* WHAT NEEDS TO BE DONE: Copy the lines of the data below exactly, starting at the first and stopping after the line that contains "第二十二章 现实身分曝光"; include no pictures.

◇ ◇ ◇ ◇ ◇

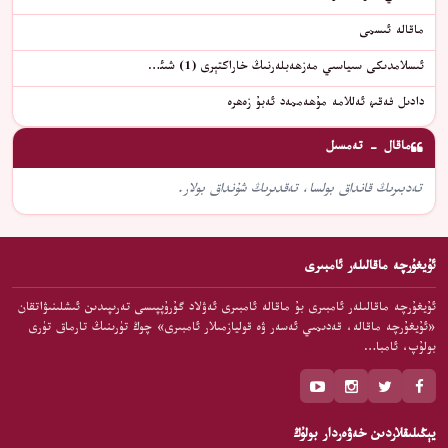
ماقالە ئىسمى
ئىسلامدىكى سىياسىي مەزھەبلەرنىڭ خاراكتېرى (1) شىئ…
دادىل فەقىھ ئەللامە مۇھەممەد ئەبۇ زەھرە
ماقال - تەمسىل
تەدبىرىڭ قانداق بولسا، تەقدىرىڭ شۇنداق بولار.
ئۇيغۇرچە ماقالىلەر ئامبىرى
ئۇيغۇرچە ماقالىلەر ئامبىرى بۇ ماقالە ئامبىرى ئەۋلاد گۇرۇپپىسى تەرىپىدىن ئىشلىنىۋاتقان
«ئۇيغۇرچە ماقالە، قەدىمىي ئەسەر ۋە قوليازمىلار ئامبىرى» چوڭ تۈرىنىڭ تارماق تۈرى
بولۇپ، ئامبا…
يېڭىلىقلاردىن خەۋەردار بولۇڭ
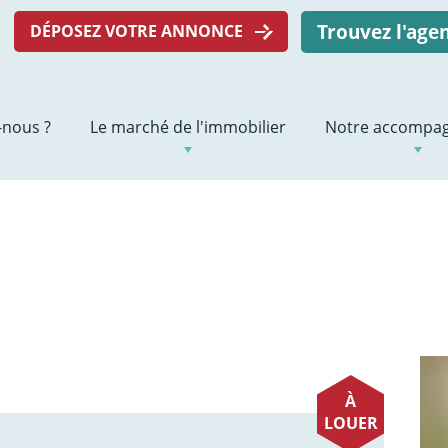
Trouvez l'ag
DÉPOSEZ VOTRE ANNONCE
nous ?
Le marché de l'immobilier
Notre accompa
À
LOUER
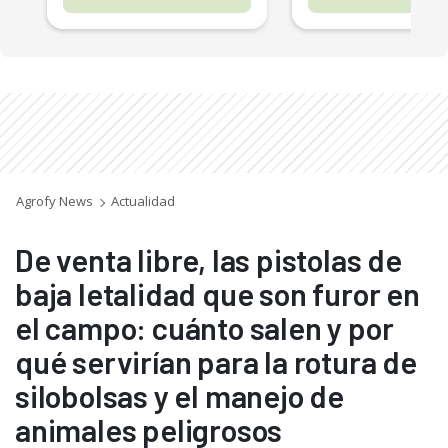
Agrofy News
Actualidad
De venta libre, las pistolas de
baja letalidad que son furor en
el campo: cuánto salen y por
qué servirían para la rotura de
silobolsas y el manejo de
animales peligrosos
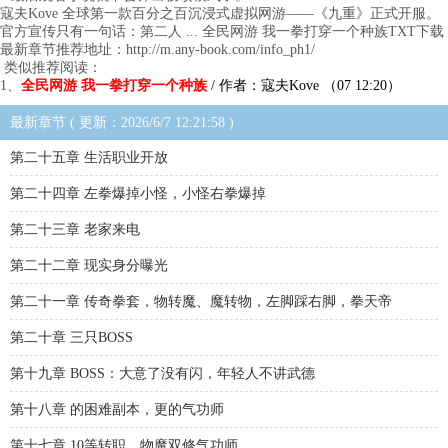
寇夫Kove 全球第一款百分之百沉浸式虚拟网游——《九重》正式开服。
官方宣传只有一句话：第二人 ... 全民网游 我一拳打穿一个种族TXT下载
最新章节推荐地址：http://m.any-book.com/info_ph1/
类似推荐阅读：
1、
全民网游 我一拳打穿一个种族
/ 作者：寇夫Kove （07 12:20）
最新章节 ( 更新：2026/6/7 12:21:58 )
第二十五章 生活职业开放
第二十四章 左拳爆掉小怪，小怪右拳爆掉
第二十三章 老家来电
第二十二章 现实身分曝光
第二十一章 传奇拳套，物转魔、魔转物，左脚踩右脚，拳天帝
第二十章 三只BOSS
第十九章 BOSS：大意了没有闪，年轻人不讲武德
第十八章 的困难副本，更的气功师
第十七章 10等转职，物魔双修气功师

◇ ◇ ◇ ◇ ◇

* EXPECTED ANSWER:
ماقالە ئىسمى
ئىسلامدىكى سىياسىي مەزھەبلەرنىڭ خاراكتېرى (1) شىئ…
دادىل فەقىھ ئەللامە مۇھەممەد ئەبۇ زەھرە
ماقال - تەمسىل
تەدبىرىڭ قانداق بولسا، تەقدىرىڭ شۇنداق بولار.
ئۇيغۇرچە ماقالىلەر ئامبىرى
ئۇيغۇرچە ماقالىلەر ئامبىرى بۇ ماقالە ئامبىرى ئەۋلاد گۇرۇپپىسى تەرىپىدىن ئىشلىنىۋاتقان
«ئۇيغۇرچە ماقالە، قەدىمىي ئەسەر ۋە قوليازمىلار ئامبىرى» چوڭ تۈرىنىڭ تارماق تۈرى
بولۇپ، ئامبا…
يېڭىلىقلاردىن خەۋەردار بولۇڭ
Trouvez l'ag
DÉPOSEZ VOTRE ANNONCE
nous ?
Le marché de l'immobilier
Notre accompa
À
LOUER
Agrofy News
Actualidad
De venta libre, las pistolas de
baja letalidad que son furor en
el campo: cuánto salen y por
qué servirían para la rotura de
silobolsas y el manejo de
animales peligrosos
寇夫Kove 全球第一款百分之百沉浸式虚拟网游——《九重》正式开服。
官方宣传只有一句话：第二人 ... 全民网游 我一拳打穿一个种族TXT下载
最新章节推荐地址：http://m.any-book.com/info_ph1/
类似推荐阅读：
1、
全民网游 我一拳打穿一个种族
/ 作者：寇夫Kove （07 12:20）
最新章节 ( 更新：2026/6/7 12:21:58 )
第二十五章 生活职业开放
第二十四章 左拳爆掉小怪，小怪右拳爆掉
第二十三章 老家来电
第二十二章 现实身分曝光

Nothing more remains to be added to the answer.